Search code examples
regexbashgrep

Having Trouble with Bash RegEx and Grep – Need Assistance


Im trying to write a bash script that uses a RegEx pattern and takes this as input:

  #
  #------------------------------------------- spaceholder ---------------------------------------------------------------------------
  #

  #@E2E-1 @id:1 
  Scenario: Login & Search: B2B_PKG_IN >> BE
    Given I am on the login page
    When I enter <username> and incorrect password multiple times
    Then I should be locked out of my account
    And I should see a lockout message



  #@E2E-2 @id:32 
  Scenario: Login & Search: B2B_PKG_IN >> NL
    Given I am on the login page
    When I enter <username> and incorrect password multiple times
    Then I should be locked out of my account
    And I should see a lockout message


  #
  #------------------------------------------- B2B_PKG_3PA ---------------------------------------------------------------------------


  #

  @E2E-3 @id:3
  Scenario: Login & Search: B2B_PKG_3PA >> BE
    Given I am on the login page
    When I enter <username> and incorrect password multiple times
    Then I should be locked out of my account
    And I should see a lockout message

and I tested it with this chatgpt generated Pattern: ((@[^\n]+|#@[^\n]+)?\s*)?Scenario:[^\n]*\n(?:[^\n]*\n)*?\n

and it works just like how I want and the output looks like this on a RegEx testing Website:

  #@E2E-1 @id:1 
  Scenario: Login & Search: B2B_PKG_IN >> BE
    Given I am on the login page
    When I enter <username> and incorrect password multiple times
    Then I should be locked out of my account
    And I should see a lockout message



  #@E2E-2 @id:32 
  Scenario: Login & Search: B2B_PKG_IN >> NL
    Given I am on the login page
    When I enter <username> and incorrect password multiple times
    Then I should be locked out of my account
    And I should see a lockout message



  @E2E-3 @id:3
  Scenario: Login & Search: B2B_PKG_3PA >> BE
    Given I am on the login page
    When I enter <username> and incorrect password multiple times
    Then I should be locked out of my account
    And I should see a lockout message

so now I tried it with grep in bash like this:

while IFS= read -r -d '' block; do
        current_scenarios+=("$block")
    done < <(grep -Pzo "$pattern" "$current_file")
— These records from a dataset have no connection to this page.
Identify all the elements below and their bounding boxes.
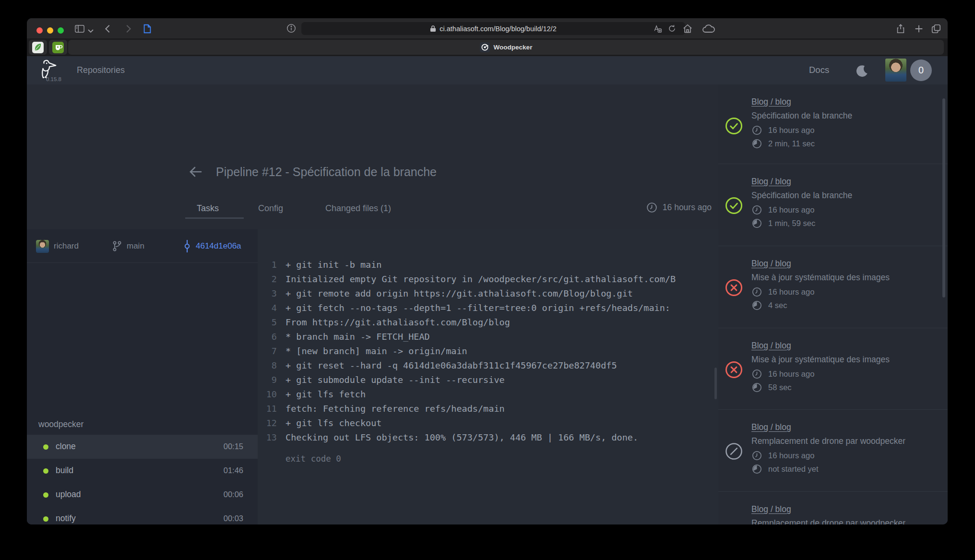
repo-link[interactable]: Blog / blog: [751, 97, 791, 107]
log-output[interactable]: 1+ git init -b main 2Initialized empty G…: [258, 229, 718, 524]
commit-message: Mise à jour systématique des images: [751, 273, 890, 283]
log-line: 3+ git remote add origin https://git.ath…: [258, 288, 718, 303]
forward-icon[interactable]: [123, 24, 133, 34]
pipeline-time: 16 hours ago: [768, 369, 814, 379]
pipeline-main: Pipeline #12 - Spécification de la branc…: [27, 84, 718, 524]
step-status-dot: [43, 492, 48, 498]
duration-icon: [751, 300, 762, 311]
clock-icon: [751, 286, 762, 298]
pipeline-created-time: 16 hours ago: [663, 203, 712, 213]
workflow-name: woodpecker: [38, 419, 83, 429]
pinned-tab-leaf[interactable]: [29, 40, 47, 55]
log-line: 12+ git lfs checkout: [258, 418, 718, 432]
home-icon[interactable]: [682, 24, 693, 34]
step-duration: 00:06: [224, 490, 243, 499]
commit-message: Spécification de la branche: [751, 111, 852, 121]
woodpecker-logo[interactable]: [37, 59, 59, 78]
page-scrollbar-thumb[interactable]: [942, 98, 945, 298]
tab-overview-icon[interactable]: [931, 24, 941, 34]
dark-mode-moon-icon[interactable]: [855, 64, 869, 78]
window-minimize-button[interactable]: [47, 27, 53, 34]
pipeline-duration: 4 sec: [768, 301, 787, 310]
failure-icon: [725, 361, 743, 379]
failure-icon: [725, 279, 743, 297]
step-duration: 01:46: [224, 466, 243, 475]
pipeline-card[interactable]: Blog / blog Mise à jour systématique des…: [718, 328, 948, 409]
clock-icon: [751, 369, 762, 380]
chevron-down-icon[interactable]: [88, 26, 94, 36]
step-clone[interactable]: clone 00:15: [27, 435, 258, 459]
duration-icon: [751, 218, 762, 229]
commit-message: Remplacement de drone par woodpecker: [751, 518, 905, 524]
user-avatar[interactable]: [885, 59, 906, 82]
app-header: 0.15.8 Repositories Docs 0: [27, 56, 948, 84]
pipeline-card[interactable]: Blog / blog Spécification de la branche …: [718, 84, 948, 164]
pipeline-card[interactable]: Blog / blog Remplacement de drone par wo…: [718, 491, 948, 524]
tab-tasks[interactable]: Tasks: [197, 203, 219, 214]
pinned-tab-gitea[interactable]: [49, 40, 67, 55]
step-name: upload: [56, 489, 81, 500]
log-line: 11fetch: Fetching reference refs/heads/m…: [258, 404, 718, 418]
commit-hash-link[interactable]: 4614d1e06a: [196, 241, 241, 251]
translate-icon[interactable]: [653, 24, 662, 33]
repo-link[interactable]: Blog / blog: [751, 422, 791, 432]
tab-config[interactable]: Config: [258, 203, 283, 214]
pipeline-duration: not started yet: [768, 465, 819, 474]
tab-title: Woodpecker: [494, 44, 533, 51]
tab-changed-files[interactable]: Changed files (1): [325, 203, 391, 214]
window-zoom-button[interactable]: [58, 27, 64, 34]
back-icon[interactable]: [103, 24, 113, 34]
step-notify[interactable]: notify 00:03: [27, 507, 258, 524]
pipeline-duration: 1 min, 59 sec: [768, 219, 815, 228]
step-name: notify: [56, 513, 76, 524]
clock-icon: [646, 202, 658, 214]
notification-badge[interactable]: 0: [910, 60, 932, 81]
commit-message: Spécification de la branche: [751, 191, 852, 201]
step-upload[interactable]: upload 00:06: [27, 483, 258, 507]
branch-icon: [112, 241, 122, 251]
duration-icon: [751, 138, 762, 149]
build-info-row: richard main 4614d1e06a: [27, 229, 258, 263]
info-icon[interactable]: [286, 23, 297, 34]
pipeline-card[interactable]: Blog / blog Mise à jour systématique des…: [718, 246, 948, 328]
back-arrow-button[interactable]: [187, 163, 204, 180]
exit-code: exit code 0: [285, 454, 341, 464]
pipeline-duration: 2 min, 11 sec: [768, 139, 815, 148]
reader-page-icon[interactable]: [142, 24, 153, 34]
step-status-dot: [43, 516, 48, 522]
commit-message: Mise à jour systématique des images: [751, 355, 890, 365]
nav-repositories[interactable]: Repositories: [77, 65, 125, 75]
step-status-dot: [43, 444, 48, 450]
sidebar-toggle-icon[interactable]: [74, 24, 85, 34]
log-line: 9+ git submodule update --init --recursi…: [258, 375, 718, 389]
branch-name: main: [127, 241, 144, 251]
log-line: 6* branch main -> FETCH_HEAD: [258, 332, 718, 346]
log-scrollbar-thumb[interactable]: [714, 368, 717, 399]
clock-icon: [751, 450, 762, 461]
cloud-icon[interactable]: [702, 24, 716, 34]
reload-icon[interactable]: [667, 24, 677, 33]
browser-window: ci.athaliasoft.com/Blog/blog/build/12/2: [27, 18, 948, 524]
window-close-button[interactable]: [36, 27, 43, 34]
log-line: 4+ git fetch --no-tags --depth=1 --filte…: [258, 303, 718, 317]
clock-icon: [751, 204, 762, 215]
step-build[interactable]: build 01:46: [27, 459, 258, 483]
skipped-icon: [725, 442, 743, 460]
gitea-favicon: [52, 42, 64, 53]
pipeline-card[interactable]: Blog / blog Remplacement de drone par wo…: [718, 409, 948, 491]
log-line: 8+ git reset --hard -q 4614d1e06a3dabf31…: [258, 360, 718, 375]
share-icon[interactable]: [895, 24, 906, 34]
repo-link[interactable]: Blog / blog: [751, 259, 791, 269]
pipeline-card[interactable]: Blog / blog Spécification de la branche …: [718, 164, 948, 246]
lock-icon: [430, 25, 436, 32]
new-tab-icon[interactable]: [914, 24, 924, 34]
docs-link[interactable]: Docs: [809, 65, 829, 75]
pipeline-time: 16 hours ago: [768, 205, 814, 214]
step-duration: 00:15: [224, 442, 243, 451]
repo-link[interactable]: Blog / blog: [751, 504, 791, 514]
success-icon: [725, 197, 743, 214]
repo-link[interactable]: Blog / blog: [751, 177, 791, 187]
address-bar[interactable]: ci.athaliasoft.com/Blog/blog/build/12/2: [301, 22, 685, 35]
tab-woodpecker[interactable]: Woodpecker: [68, 40, 944, 55]
repo-link[interactable]: Blog / blog: [751, 341, 791, 351]
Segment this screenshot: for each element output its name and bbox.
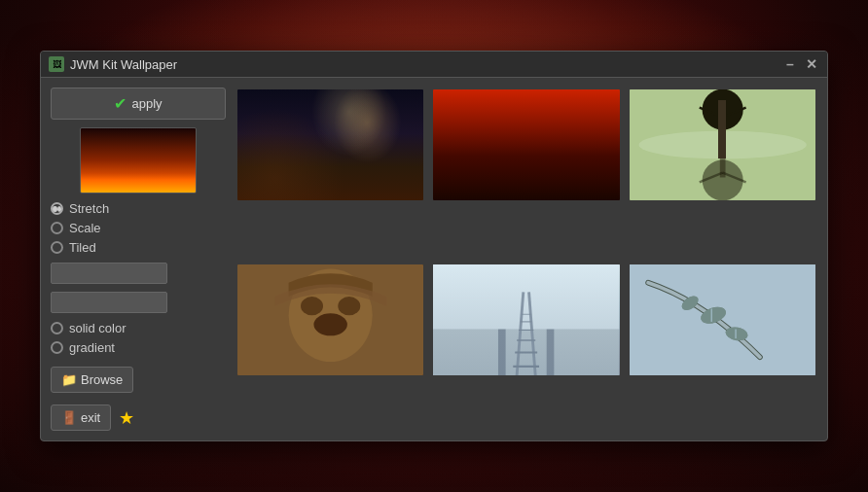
svg-line-19 bbox=[517, 292, 524, 375]
star-button[interactable]: ★ bbox=[119, 407, 134, 429]
preview-thumbnail bbox=[80, 127, 197, 193]
radio-tiled-circle bbox=[51, 241, 63, 254]
content-area: ✔ apply Stretch Scale T bbox=[41, 78, 827, 440]
svg-rect-28 bbox=[547, 329, 555, 374]
radio-tiled-label: Tiled bbox=[69, 240, 96, 255]
svg-rect-2 bbox=[719, 113, 725, 145]
exit-button[interactable]: 🚪 exit bbox=[51, 404, 111, 431]
exit-buttons: 🚪 exit ★ bbox=[51, 404, 226, 431]
radio-gradient[interactable]: gradient bbox=[51, 340, 226, 355]
image-grid bbox=[235, 88, 817, 431]
apply-button[interactable]: ✔ apply bbox=[51, 88, 226, 120]
svg-rect-18 bbox=[433, 329, 619, 374]
radio-stretch[interactable]: Stretch bbox=[51, 201, 226, 216]
image-sunset-red[interactable] bbox=[431, 88, 621, 202]
image-mayan[interactable] bbox=[235, 263, 425, 377]
image-frozen-visual bbox=[630, 264, 815, 375]
apply-label: apply bbox=[131, 96, 162, 111]
mode-radio-group: Stretch Scale Tiled bbox=[51, 201, 226, 255]
browse-icon: 📁 bbox=[61, 372, 77, 387]
titlebar: 🖼 JWM Kit Wallpaper – ✕ bbox=[41, 52, 827, 78]
bottom-buttons: 📁 Browse bbox=[51, 367, 226, 393]
image-railway[interactable] bbox=[431, 263, 621, 377]
image-sunset-visual bbox=[433, 89, 619, 200]
image-tree-visual bbox=[630, 89, 815, 200]
radio-solid[interactable]: solid color bbox=[51, 321, 226, 335]
svg-rect-27 bbox=[498, 329, 506, 374]
svg-line-20 bbox=[529, 292, 536, 375]
radio-scale[interactable]: Scale bbox=[51, 221, 226, 235]
radio-tiled[interactable]: Tiled bbox=[51, 240, 226, 255]
exit-icon: 🚪 bbox=[61, 410, 77, 425]
svg-point-1 bbox=[638, 131, 806, 159]
radio-solid-label: solid color bbox=[69, 321, 127, 335]
window-icon: 🖼 bbox=[49, 56, 64, 72]
svg-point-14 bbox=[338, 297, 360, 315]
left-panel: ✔ apply Stretch Scale T bbox=[51, 88, 226, 431]
minimize-button[interactable]: – bbox=[782, 56, 798, 72]
radio-stretch-circle bbox=[51, 202, 63, 215]
exit-label: exit bbox=[81, 410, 100, 425]
radio-gradient-circle bbox=[51, 341, 63, 354]
image-milkyway[interactable] bbox=[235, 88, 425, 202]
radio-gradient-label: gradient bbox=[69, 340, 115, 355]
svg-rect-30 bbox=[630, 264, 815, 375]
radio-solid-circle bbox=[51, 322, 63, 334]
image-frozen-plant[interactable] bbox=[628, 263, 817, 377]
window-title: JWM Kit Wallpaper bbox=[70, 57, 177, 72]
image-mayan-visual bbox=[237, 264, 423, 375]
browse-label: Browse bbox=[81, 372, 123, 387]
window-controls: – ✕ bbox=[782, 56, 819, 72]
radio-scale-circle bbox=[51, 222, 63, 234]
svg-point-15 bbox=[313, 313, 346, 335]
radio-scale-label: Scale bbox=[69, 221, 101, 235]
image-railway-visual bbox=[433, 264, 619, 375]
color-type-radio-group: solid color gradient bbox=[51, 321, 226, 355]
svg-point-7 bbox=[702, 159, 742, 200]
color-input-1[interactable] bbox=[51, 263, 167, 284]
browse-button[interactable]: 📁 Browse bbox=[51, 367, 133, 393]
check-icon: ✔ bbox=[114, 94, 127, 113]
image-milkyway-visual bbox=[237, 89, 423, 200]
svg-point-13 bbox=[301, 297, 323, 315]
radio-stretch-label: Stretch bbox=[69, 201, 109, 216]
main-window: 🖼 JWM Kit Wallpaper – ✕ ✔ apply bbox=[40, 51, 828, 441]
svg-rect-16 bbox=[433, 264, 619, 375]
close-button[interactable]: ✕ bbox=[804, 56, 819, 72]
image-tree-reflection[interactable] bbox=[628, 88, 817, 202]
color-input-2[interactable] bbox=[51, 292, 167, 313]
titlebar-left: 🖼 JWM Kit Wallpaper bbox=[49, 56, 177, 72]
svg-rect-17 bbox=[433, 264, 619, 330]
svg-point-3 bbox=[702, 89, 742, 130]
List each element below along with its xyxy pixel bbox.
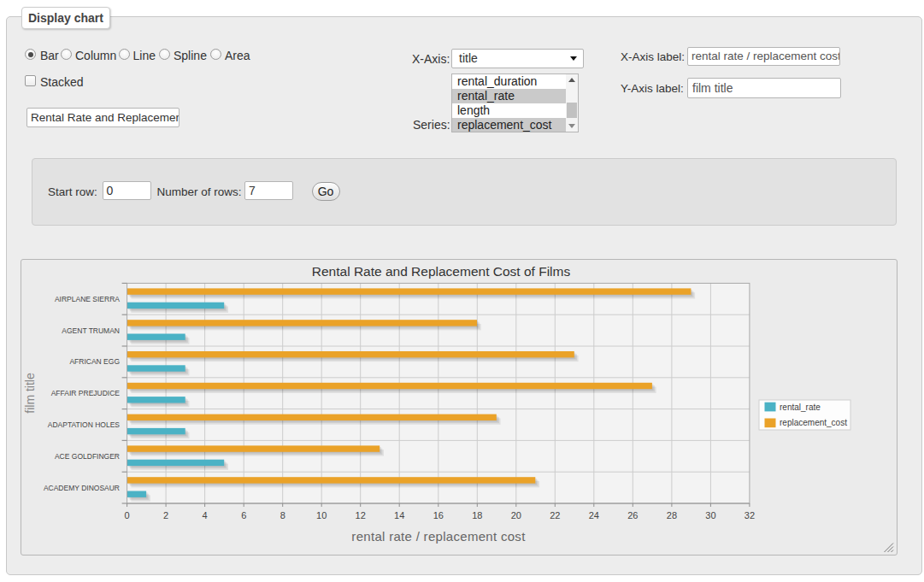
svg-text:6: 6: [241, 510, 246, 520]
svg-text:film title: film title: [23, 373, 37, 414]
svg-text:12: 12: [356, 510, 366, 520]
svg-text:20: 20: [511, 510, 521, 520]
svg-text:32: 32: [744, 510, 755, 520]
svg-text:14: 14: [394, 510, 404, 520]
svg-text:ACADEMY DINOSAUR: ACADEMY DINOSAUR: [44, 484, 120, 492]
svg-text:replacement_cost: replacement_cost: [780, 418, 847, 427]
svg-text:22: 22: [550, 510, 560, 520]
svg-text:16: 16: [433, 510, 444, 520]
svg-text:Rental Rate and Replacement Co: Rental Rate and Replacement Cost of Film…: [312, 264, 571, 279]
svg-text:rental_rate: rental_rate: [780, 403, 821, 412]
svg-text:AFFAIR PREJUDICE: AFFAIR PREJUDICE: [51, 389, 121, 397]
svg-text:18: 18: [472, 510, 482, 520]
svg-text:ADAPTATION HOLES: ADAPTATION HOLES: [48, 420, 121, 429]
svg-text:24: 24: [589, 510, 599, 520]
svg-text:rental rate / replacement cost: rental rate / replacement cost: [351, 529, 526, 544]
svg-text:28: 28: [667, 510, 677, 520]
svg-text:AIRPLANE SIERRA: AIRPLANE SIERRA: [55, 295, 120, 303]
svg-text:26: 26: [627, 510, 638, 520]
svg-text:30: 30: [705, 510, 715, 520]
svg-text:ACE GOLDFINGER: ACE GOLDFINGER: [55, 452, 120, 461]
svg-text:4: 4: [203, 510, 208, 520]
svg-text:AFRICAN EGG: AFRICAN EGG: [69, 357, 120, 366]
svg-text:0: 0: [125, 510, 130, 520]
svg-text:AGENT TRUMAN: AGENT TRUMAN: [62, 326, 120, 335]
svg-text:2: 2: [163, 510, 168, 520]
svg-text:8: 8: [280, 510, 285, 520]
svg-text:10: 10: [316, 510, 327, 520]
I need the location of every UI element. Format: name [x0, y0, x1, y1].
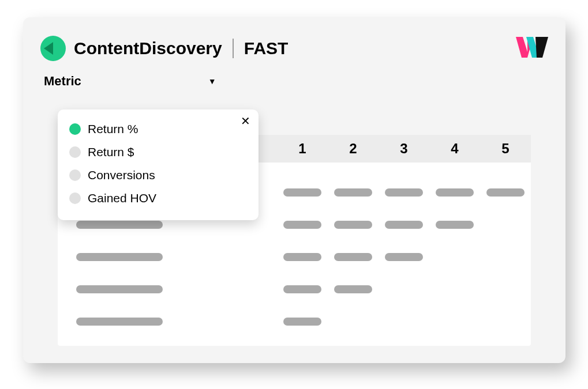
table-cell	[379, 253, 429, 261]
metric-option[interactable]: Gained HOV	[67, 187, 249, 210]
placeholder-bar	[283, 221, 321, 229]
column-header: 2	[328, 141, 379, 157]
placeholder-bar	[385, 221, 423, 229]
metric-option[interactable]: Return $	[67, 141, 249, 164]
radio-icon	[69, 169, 81, 181]
table-row	[58, 241, 531, 273]
radio-icon	[69, 123, 81, 135]
column-header: 5	[480, 141, 531, 157]
table-cell	[480, 188, 531, 197]
placeholder-bar	[436, 221, 474, 229]
placeholder-bar	[385, 253, 423, 261]
header: ContentDiscovery FAST	[40, 35, 548, 62]
placeholder-bar	[76, 318, 163, 326]
table-cell	[277, 221, 328, 229]
table-cell	[379, 221, 429, 229]
header-left: ContentDiscovery FAST	[40, 36, 288, 61]
radio-icon	[69, 192, 81, 204]
table-cell	[480, 253, 531, 261]
metric-option-label: Return %	[88, 122, 138, 136]
metric-option-label: Gained HOV	[88, 191, 156, 205]
table-cell	[379, 285, 429, 293]
metric-option[interactable]: Conversions	[67, 164, 249, 187]
sub-brand: FAST	[244, 39, 289, 58]
placeholder-bar	[283, 318, 321, 326]
table-cell	[277, 253, 328, 261]
placeholder-bar	[76, 285, 163, 293]
table-header-columns: 12345	[277, 141, 531, 157]
row-data-cells	[277, 253, 531, 261]
svg-marker-2	[535, 37, 548, 58]
metric-option[interactable]: Return %	[67, 118, 249, 141]
table-cell	[277, 285, 328, 293]
placeholder-bar	[283, 188, 321, 197]
table-row	[58, 273, 531, 305]
row-data-cells	[277, 318, 531, 326]
table-cell	[429, 285, 480, 293]
w-logo-icon	[516, 35, 548, 62]
row-label-cell	[58, 253, 277, 261]
table-cell	[480, 318, 531, 326]
table-cell	[429, 318, 480, 326]
table-cell	[379, 188, 429, 197]
placeholder-bar	[283, 253, 321, 261]
row-data-cells	[277, 285, 531, 293]
table-cell	[328, 318, 379, 326]
column-header: 1	[277, 141, 328, 157]
placeholder-bar	[385, 188, 423, 197]
brand-logo-icon	[40, 36, 66, 61]
placeholder-bar	[334, 188, 372, 197]
table-cell	[277, 318, 328, 326]
metric-option-label: Return $	[88, 145, 134, 159]
brand-name: ContentDiscovery	[74, 39, 222, 58]
table-cell	[328, 221, 379, 229]
metric-option-label: Conversions	[88, 168, 155, 182]
placeholder-bar	[76, 253, 163, 261]
placeholder-bar	[283, 285, 321, 293]
column-header: 4	[429, 141, 480, 157]
header-divider	[233, 39, 234, 58]
placeholder-bar	[436, 188, 474, 197]
row-data-cells	[277, 188, 531, 197]
table-row	[58, 305, 531, 338]
table-cell	[328, 188, 379, 197]
close-icon[interactable]: ✕	[241, 115, 250, 127]
table-cell	[379, 318, 429, 326]
table-cell	[429, 188, 480, 197]
chevron-down-icon: ▼	[208, 77, 216, 86]
row-label-cell	[58, 285, 277, 293]
row-data-cells	[277, 221, 531, 229]
placeholder-bar	[334, 253, 372, 261]
table-cell	[480, 221, 531, 229]
table-cell	[429, 221, 480, 229]
radio-icon	[69, 146, 81, 158]
metric-label: Metric	[44, 74, 81, 89]
placeholder-bar	[486, 188, 525, 197]
table-cell	[277, 188, 328, 197]
placeholder-bar	[76, 221, 163, 229]
table-cell	[480, 285, 531, 293]
placeholder-bar	[334, 285, 372, 293]
row-label-cell	[58, 221, 277, 229]
table-cell	[328, 285, 379, 293]
metric-dropdown: ✕ Return %Return $ConversionsGained HOV	[58, 109, 259, 220]
table-cell	[429, 253, 480, 261]
metric-selector[interactable]: Metric ▼	[40, 74, 548, 89]
placeholder-bar	[334, 221, 372, 229]
column-header: 3	[379, 141, 429, 157]
table-cell	[328, 253, 379, 261]
app-card: ContentDiscovery FAST Metric ▼ 12345 ✕ R…	[23, 17, 565, 363]
row-label-cell	[58, 318, 277, 326]
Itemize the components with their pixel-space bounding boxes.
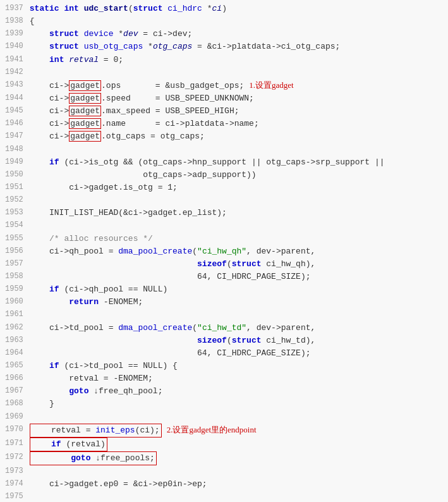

and for some reason it include the #space holder part, Ive tried grep -E, grep -oP, grep -Po but nothing seems to work, please help


Solution

  • Assuming:

    • Each block starts with the line beginning with #@ or @.
    • The next line in the block starts with the string Scenario:.
    • A block does not contain blank lines in between.
    • A block ends if followed by two or more blank lines (or the end of the file).
    • You want to assign a bash array current_scenarios with the matched blocks.
    • Each line of $current_file looks containing two leading whitespaces, but this is an editing issue and can be ignored.

    Then would you please try:

    pattern="(?sm)^#?@[^\n]+\n*^Scenario:.*?\n(?=\n{2}|\n*\Z)"
    while IFS= read -r -d '' block; do
        current_scenarios+=("$block")
    done < <(grep -Pzo "$pattern" "$current_file")
    
    printf "%s\n\n" "${current_scenarios[@]}"       # just to see the results
    

    Explanation of the regex (?sm)^#?@[^\n]+\n*^Scenario:.*?\n(?=\n{2}|\n*\Z):

    • The (?s) option makes a dot . match a newline.
    • The (?m) option makes ^ and $ match start/end of the line, as well as the start/end of the input string.
    • ^#?@ matches either #@ or @ at the start of the line.
    • [^\n]+\n* consumes current line.
    • ^Scenario: matches the next line.
    • .*?\n matches following lines as short as possible (non-greedy).
    • (?=\n{2}|\n*\Z) is a lookahead assertion which matches two blank lines or the end of the input.